The Case of Polarization Among U.S. Congressional Candidates
Michael Bailey will present one of his recent works about Polarization Among U.S. Congressional Candidates at the médialab seminar
Event, Research Seminar
Amphi Jean Moulin, 13 rue de l'Université, 75007 Paris
This paper presents a method to estimate political ideology based on the the words and phrases candidates use on their websites and Twitter. The method enables estimation for both incumbents and challengers and, unlike methods based on campaign contributions or follower counts, the method is built on behavior under the control of candidates that directly relates to how they are perceived by voters. In contrast to existing approaches, the approach can accommodate important heterogeneity across parties in the ideological implications of many terms (i.e., liberal Democrats and conservative Republicans both use terms such as "black lives matter" or "President Trump" more than moderates). The process produces term parameter and ideal point estimates that have high face, convergent and construct validity. To demonstrate the utility of these estimates, this paper presents evidence that ideological moderation was electorally beneficial in the 2020 congressional general election.
Michael A. Bailey is at the médialab while on sabbatical from Georgetown University where he is the Colonel William J. Walsh Professor of American Government in the Department of Government and McCourt School of Public Policy.

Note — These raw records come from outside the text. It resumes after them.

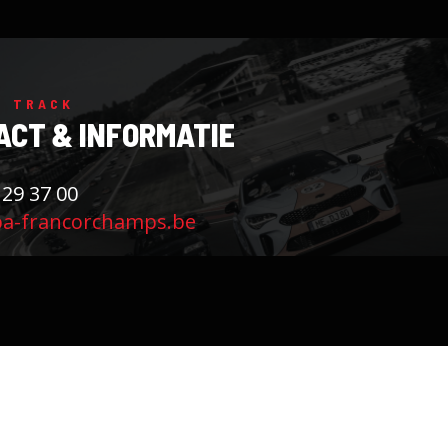
N TRACK
ACT & INFORMATIE
 29 37 00
pa-francorchamps.be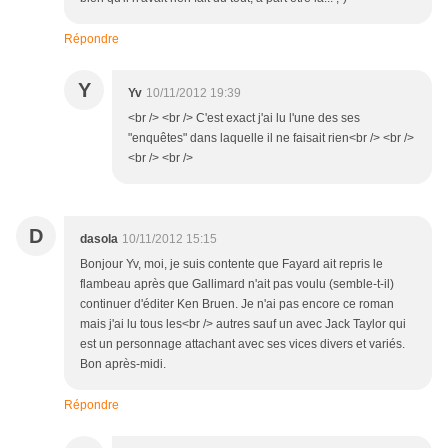
Répondre
Y
Yv
10/11/2012 19:39
<br /> <br /> C'est exact j'ai lu l'une des ses
"enquêtes" dans laquelle il ne faisait rien<br /> <br />
<br /> <br />
D
dasola
10/11/2012 15:15
Bonjour Yv, moi, je suis contente que Fayard ait repris le
flambeau après que Gallimard n'ait pas voulu (semble-t-il)
continuer d'éditer Ken Bruen. Je n'ai pas encore ce roman
mais j'ai lu tous les<br /> autres sauf un avec Jack Taylor qui
est un personnage attachant avec ses vices divers et variés.
Bon après-midi.
Répondre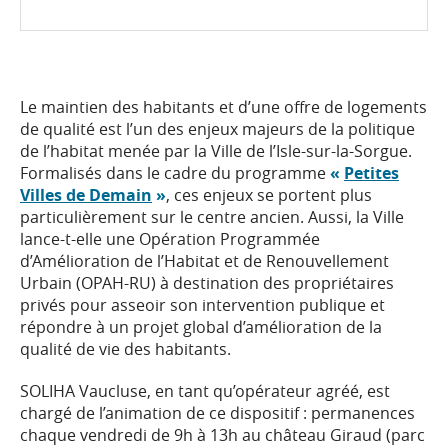
Le maintien des habitants et d’une offre de logements
de qualité est l’un des enjeux majeurs de la politique
de l’habitat menée par la Ville de l’Isle-sur-la-Sorgue.
Formalisés dans le cadre du programme
«
Petites
Villes de Demain
»
, ces enjeux se portent plus
particulièrement sur le centre ancien. Aussi, la Ville
lance-t-elle une Opération Programmée
d’Amélioration de l’Habitat et de Renouvellement
Urbain (OPAH-RU) à destination des propriétaires
privés pour asseoir son intervention publique et
répondre à un projet global d’amélioration de la
qualité de vie des habitants.
SOLIHA Vaucluse, en tant qu’opérateur agréé, est
chargé de l’animation de ce dispositif : permanences
chaque vendredi de 9h à 13h au château Giraud (parc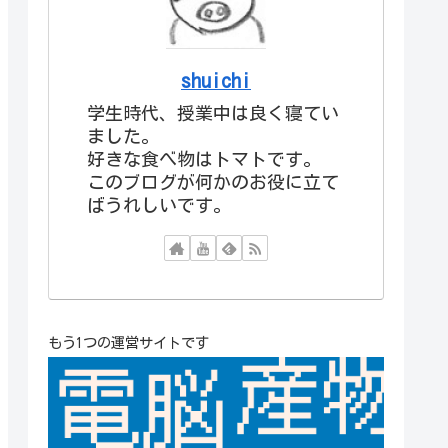
shuichi
学生時代、授業中は良く寝てい
ました。
好きな食べ物はトマトです。
このブログが何かのお役に立て
ばうれしいです。
もう1つの運営サイトです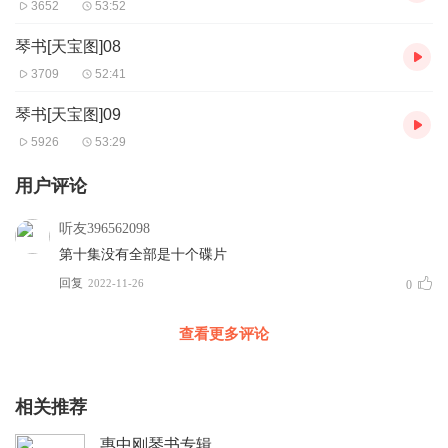
3652
53:52
琴书[天宝图]08
3709
52:41
琴书[天宝图]09
5926
53:29
用户评论
听友396562098
第十集没有全部是十个碟片
回复
2022-11-26
0
查看更多评论
相关推荐
惠中刚琴书专辑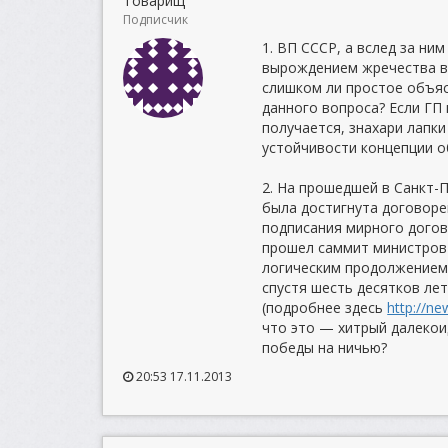
Товарищ
Подписчик
1. ВП СССР, а вслед за ни
вырождением жречества в 
слишком ли простое объя
данного вопроса? Если ГП 
получается, знахари лапки
устойчивости концепции 
2. На прошедшей в Санкт-
была достигнута договоре
подписания мирного догово
прошел саммит министров 
логическим продолжением
спустя шесть десятков ле
(подробнее здесь
http://n
что это — хитрый далекои
победы на ничью?
20:53 17.11.2013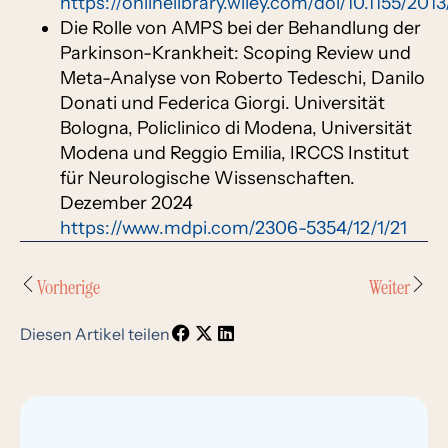
https://onlinelibrary.wiley.com/doi/10.1155/20
Die Rolle von AMPS bei der Behandlung der
Parkinson-Krankheit: Scoping Review und
Meta-Analyse von Roberto Tedeschi, Danilo
Donati und Federica Giorgi. Universität
Bologna, Policlinico di Modena, Universität
Modena und Reggio Emilia, IRCCS Institut
für Neurologische Wissenschaften.
Dezember 2024
https://www.mdpi.com/2306-5354/12/1/21
Vorherige
Weiter
Diesen Artikel teilen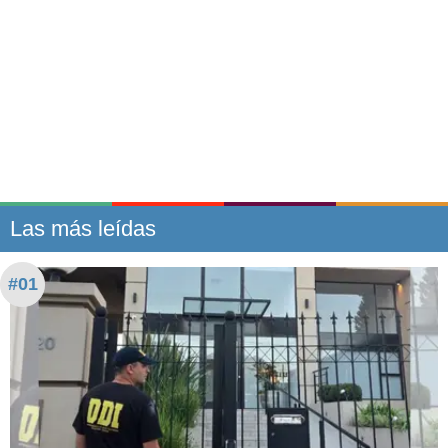
Las más leídas
#01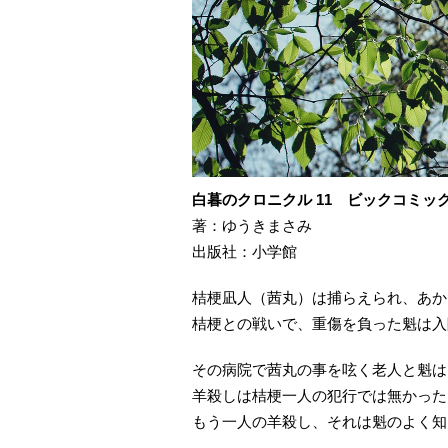
白暮のクロニクル 11 ビックコミッ
著：ゆうきまさみ
出版社：小学館
桔梗凪人（茜丸）は捕らえられ、あか
桔梗との戦いで、重傷を負った魁は入
その病院で茜丸の事を呟く老人と魁は
羊殺しは桔梗一人の犯行では無かった
もう一人の羊殺し、それは魁のよく知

His work covering trade, Congress, election law and the Supreme Court, methodology and inter-state policy competition has been published in the American Political Science Review, the American Journal of Political Science, the Journal of Politics, World Politics and elsewhere. Bailey is co-author with Forrest Maltzman of The Constrained Court: Law, Politics and the Decisions Justices Make. He is also the author of two statistics books: Real Stats and Real Econometrics. The goal of these books is to get to interesting and useful statistical material as quickly as possible. To be useful, the books focus on endogeneity (“correlation is not causation”) and to be interesting, the books quickly start using real data sets to answer important questions.